(Stored items)
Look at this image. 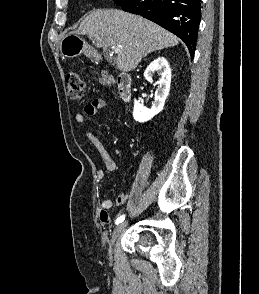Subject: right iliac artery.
<instances>
[{"label": "right iliac artery", "instance_id": "obj_1", "mask_svg": "<svg viewBox=\"0 0 259 294\" xmlns=\"http://www.w3.org/2000/svg\"><path fill=\"white\" fill-rule=\"evenodd\" d=\"M125 219V215H121L120 217H118L115 221V224L118 225L119 223L123 222Z\"/></svg>", "mask_w": 259, "mask_h": 294}]
</instances>
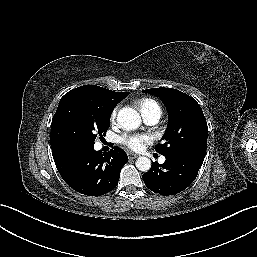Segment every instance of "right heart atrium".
<instances>
[{
	"instance_id": "obj_1",
	"label": "right heart atrium",
	"mask_w": 257,
	"mask_h": 257,
	"mask_svg": "<svg viewBox=\"0 0 257 257\" xmlns=\"http://www.w3.org/2000/svg\"><path fill=\"white\" fill-rule=\"evenodd\" d=\"M118 111H119V108L118 107H115L111 114H110V121L111 122H115L116 118H117V115H118Z\"/></svg>"
}]
</instances>
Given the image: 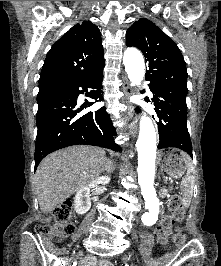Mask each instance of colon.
<instances>
[{
	"mask_svg": "<svg viewBox=\"0 0 221 266\" xmlns=\"http://www.w3.org/2000/svg\"><path fill=\"white\" fill-rule=\"evenodd\" d=\"M73 203L70 200H65L58 204L53 210L54 224L39 225L36 231L46 235H53L56 237H67L72 235L76 226L72 219ZM170 213L166 215L158 225L155 235L159 243L165 244L172 232L175 224L182 222L185 216V206L179 195H174L169 202ZM174 242L178 246L185 243V235L177 232L174 235Z\"/></svg>",
	"mask_w": 221,
	"mask_h": 266,
	"instance_id": "obj_1",
	"label": "colon"
}]
</instances>
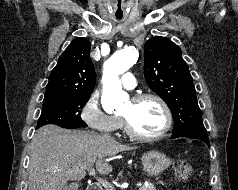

> _EXERCISE_: List every line above that contains the word "path".

> _WRITTEN RESPONSE_:
[{"label": "right iliac artery", "instance_id": "obj_1", "mask_svg": "<svg viewBox=\"0 0 259 294\" xmlns=\"http://www.w3.org/2000/svg\"><path fill=\"white\" fill-rule=\"evenodd\" d=\"M125 219V215H121L120 217H118L115 221V224L118 225L119 223L123 222Z\"/></svg>", "mask_w": 259, "mask_h": 294}]
	"mask_svg": "<svg viewBox=\"0 0 257 257\" xmlns=\"http://www.w3.org/2000/svg\"><path fill=\"white\" fill-rule=\"evenodd\" d=\"M118 111H119V108L118 107H115L111 114H110V121L111 122H115L116 118H117V115H118Z\"/></svg>"
	"mask_svg": "<svg viewBox=\"0 0 221 266\" xmlns=\"http://www.w3.org/2000/svg\"><path fill=\"white\" fill-rule=\"evenodd\" d=\"M73 203L70 200H65L58 204L53 210L54 224L39 225L36 231L46 235H53L56 237H67L72 235L76 226L72 219ZM170 213L166 215L158 225L155 235L159 243L165 244L172 232L175 224L182 222L185 216V206L179 195H174L169 202ZM174 242L178 246L185 243V235L177 232L174 235Z\"/></svg>",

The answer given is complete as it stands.